*** INPUT FOR THIS TASK ***

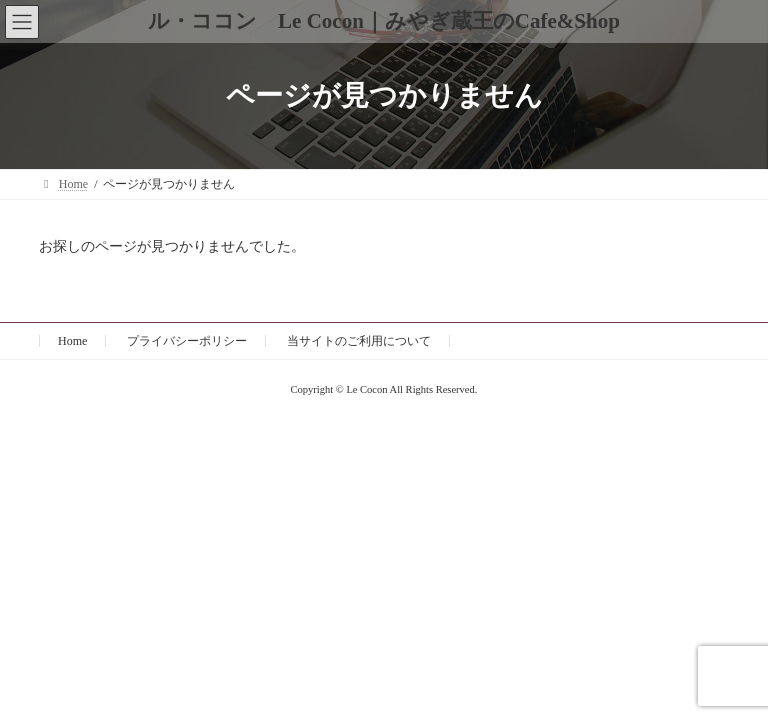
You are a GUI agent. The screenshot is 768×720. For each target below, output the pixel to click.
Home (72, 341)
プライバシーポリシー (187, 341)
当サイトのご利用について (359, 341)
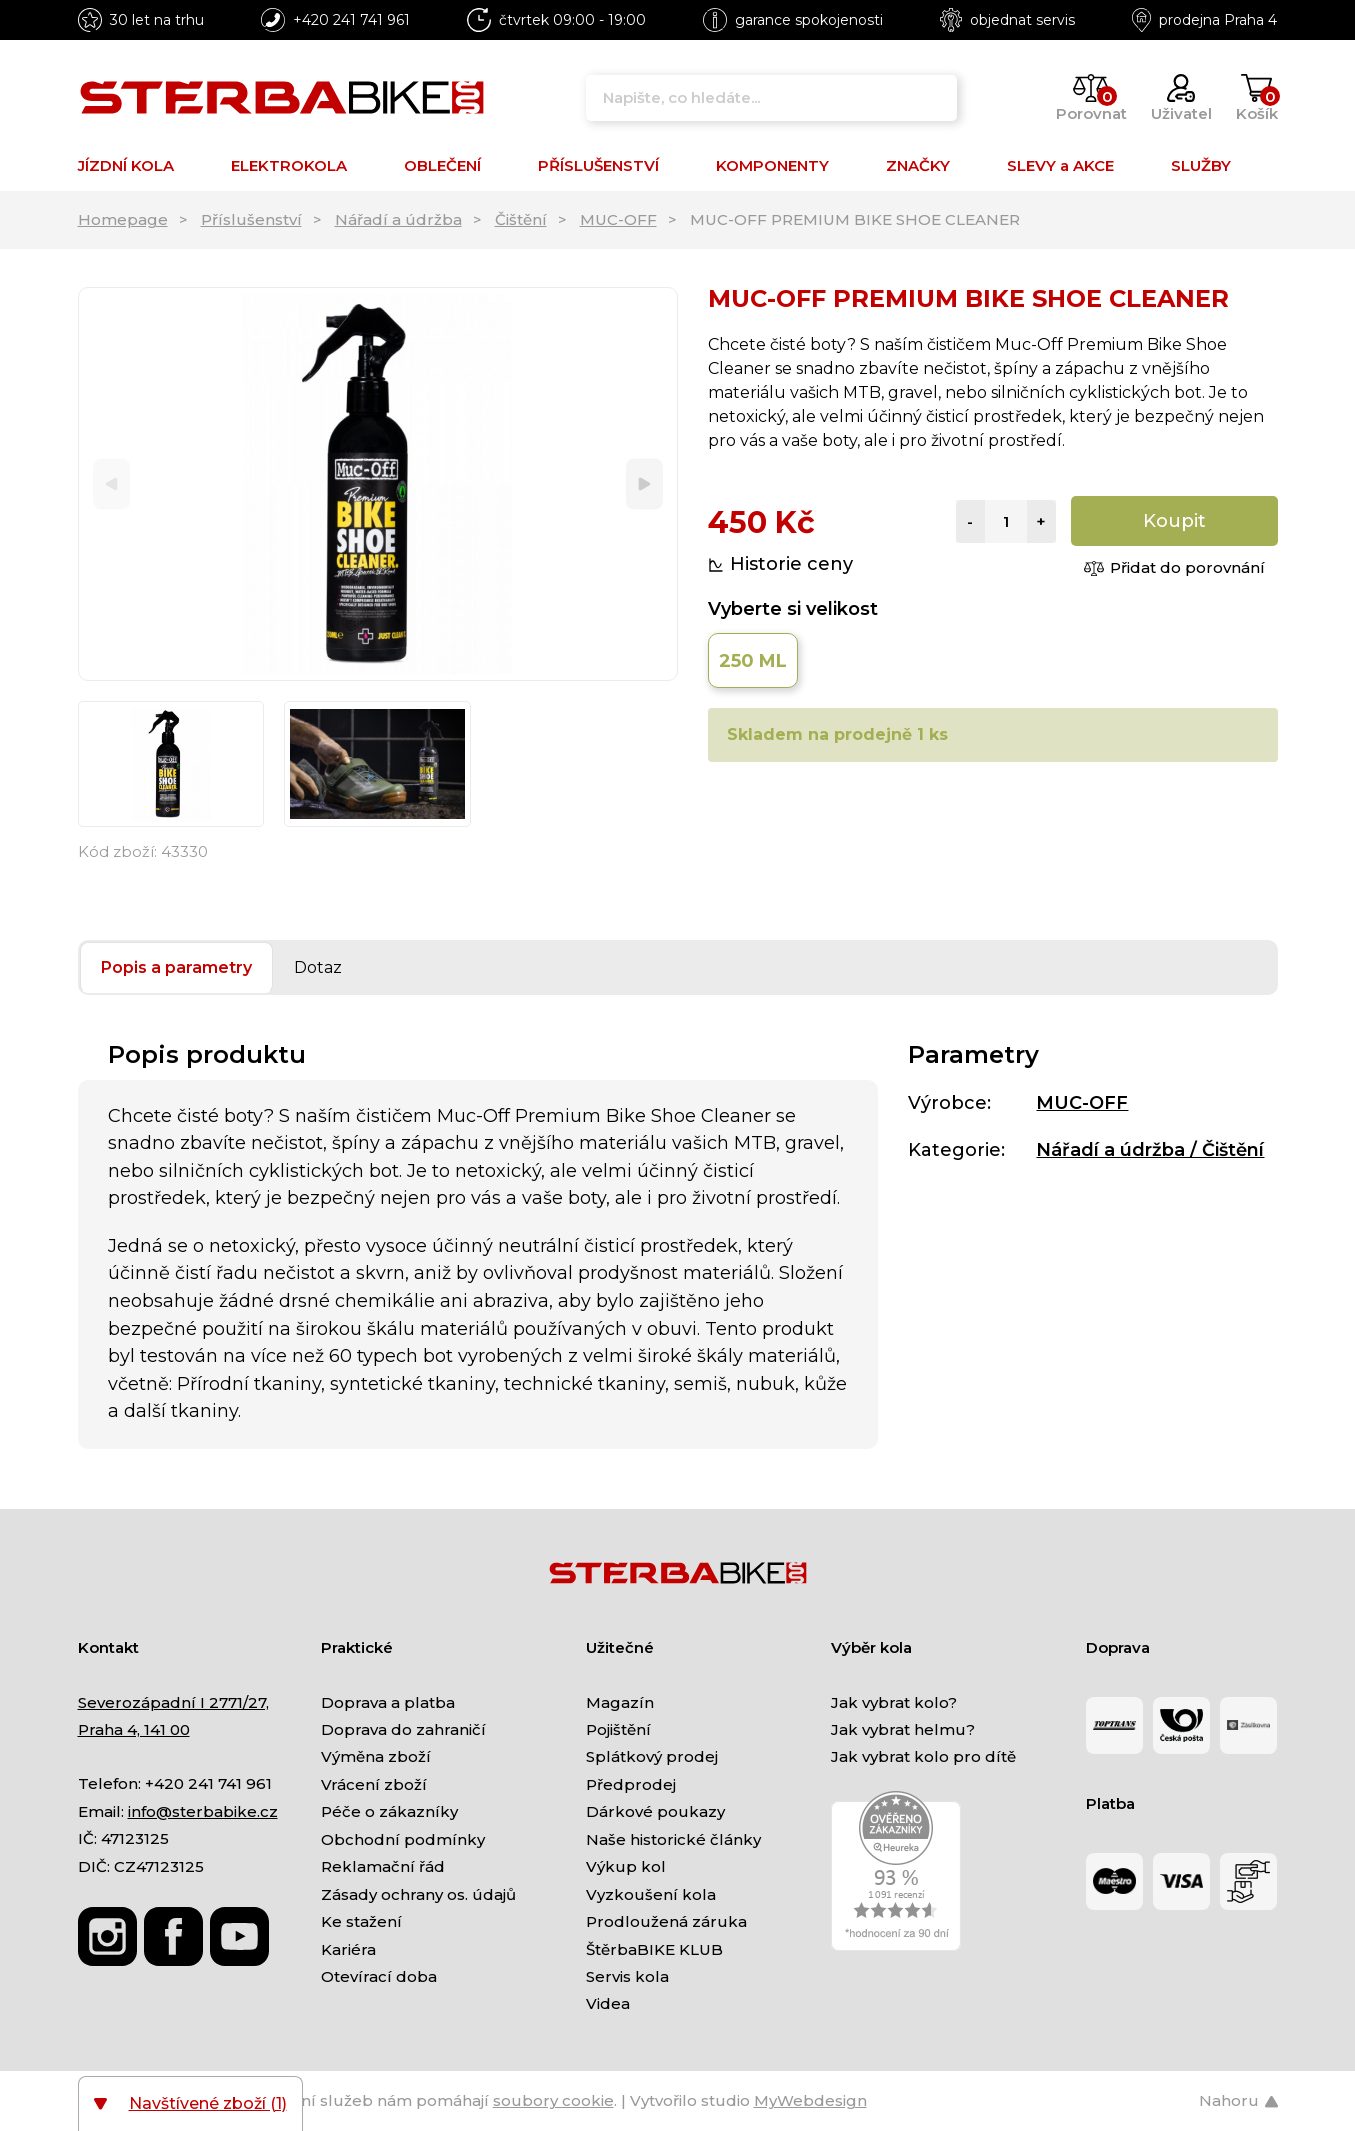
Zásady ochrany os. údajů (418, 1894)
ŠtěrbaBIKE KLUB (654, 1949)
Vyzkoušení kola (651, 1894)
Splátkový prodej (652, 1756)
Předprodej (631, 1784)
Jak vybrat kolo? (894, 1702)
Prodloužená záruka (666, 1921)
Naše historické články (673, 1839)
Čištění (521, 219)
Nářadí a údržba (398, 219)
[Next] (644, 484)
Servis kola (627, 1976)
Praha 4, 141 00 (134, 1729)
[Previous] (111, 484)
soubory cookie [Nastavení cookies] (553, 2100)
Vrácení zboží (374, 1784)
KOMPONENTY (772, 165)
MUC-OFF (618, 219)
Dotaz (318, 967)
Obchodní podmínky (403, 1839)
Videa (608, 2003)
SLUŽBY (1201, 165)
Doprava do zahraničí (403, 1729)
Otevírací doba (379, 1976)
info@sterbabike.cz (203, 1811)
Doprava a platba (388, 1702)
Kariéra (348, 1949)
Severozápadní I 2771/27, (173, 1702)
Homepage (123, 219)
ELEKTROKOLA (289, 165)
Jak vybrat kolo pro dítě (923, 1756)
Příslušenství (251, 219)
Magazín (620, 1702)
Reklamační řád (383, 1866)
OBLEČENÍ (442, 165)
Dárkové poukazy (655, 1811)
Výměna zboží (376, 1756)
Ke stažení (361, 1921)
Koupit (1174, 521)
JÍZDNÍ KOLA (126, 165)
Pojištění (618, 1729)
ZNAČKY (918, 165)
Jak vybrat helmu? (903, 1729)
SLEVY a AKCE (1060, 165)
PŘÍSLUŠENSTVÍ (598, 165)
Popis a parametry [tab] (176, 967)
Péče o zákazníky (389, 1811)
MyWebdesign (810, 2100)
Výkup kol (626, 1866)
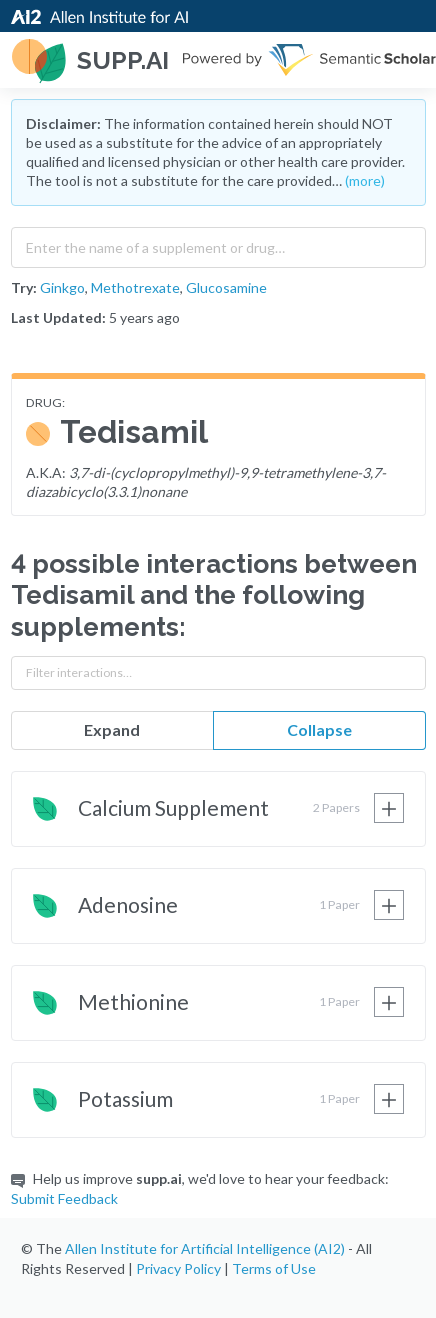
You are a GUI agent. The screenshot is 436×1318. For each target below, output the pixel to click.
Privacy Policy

*** End of INPUT FOR THIS TASK ***
*** INPUT FOR THIS TASK ***

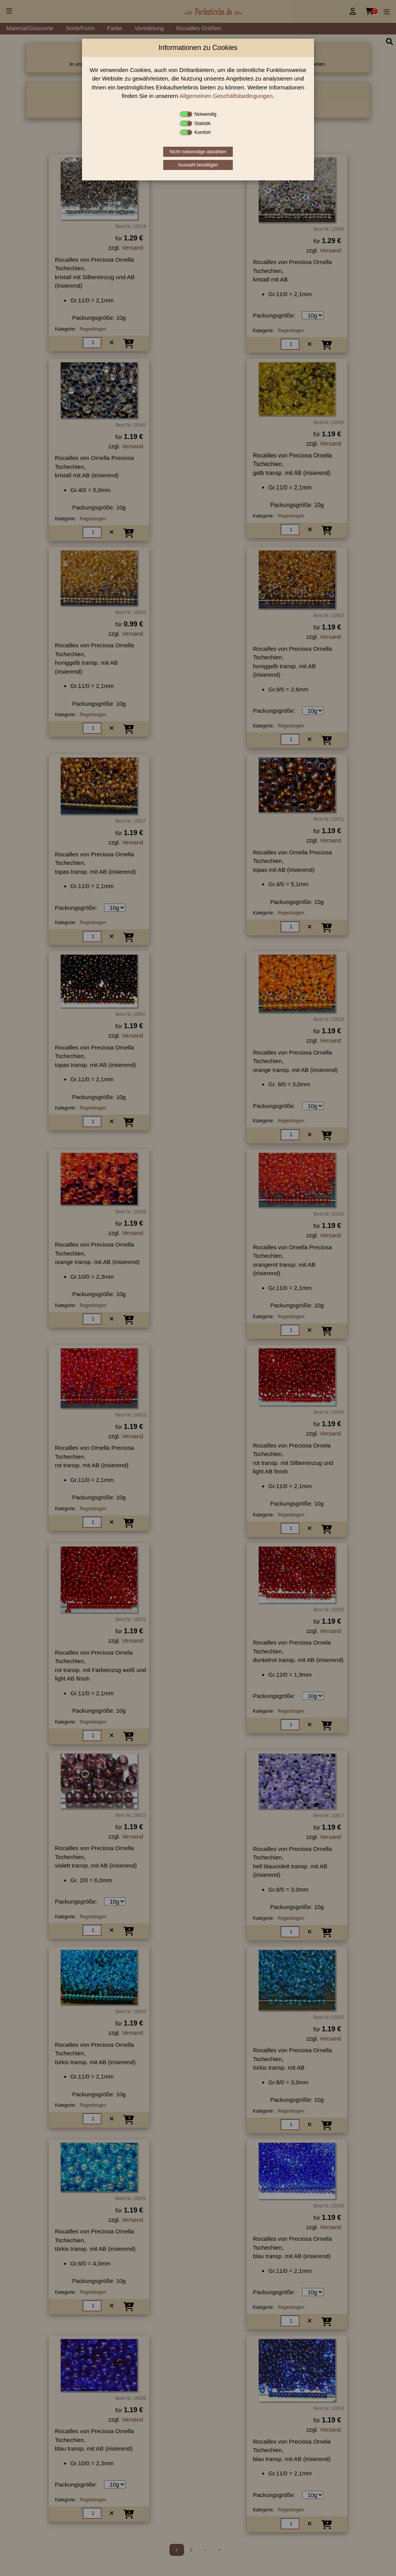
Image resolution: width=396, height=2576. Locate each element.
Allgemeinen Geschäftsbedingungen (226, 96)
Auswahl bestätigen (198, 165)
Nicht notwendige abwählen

*** End of INPUT FOR THIS TASK ***
*** INPUT FOR THIS TASK ***

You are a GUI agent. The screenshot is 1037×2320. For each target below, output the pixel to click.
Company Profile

*** End of INPUT FOR THIS TASK ***

■ **ACTIVITY**
In the listing above, find the line with "Pojištění (618, 1729)" and the line with "Privacy Policy". Copy both of them and every line between, exactly, but not the pictures.

■ **RESULT**
Pojištění (618, 1729)
ZNAČKY (918, 165)
Jak vybrat helmu? (903, 1729)
SLEVY a AKCE (1060, 165)
PŘÍSLUŠENSTVÍ (598, 165)
Popis a parametry [tab] (176, 967)
Péče o zákazníky (389, 1811)
MyWebdesign (810, 2100)
Výkup kol (626, 1866)
You are a GUI agent. The screenshot is 436×1318. For each target below, output the pixel to click.
Privacy Policy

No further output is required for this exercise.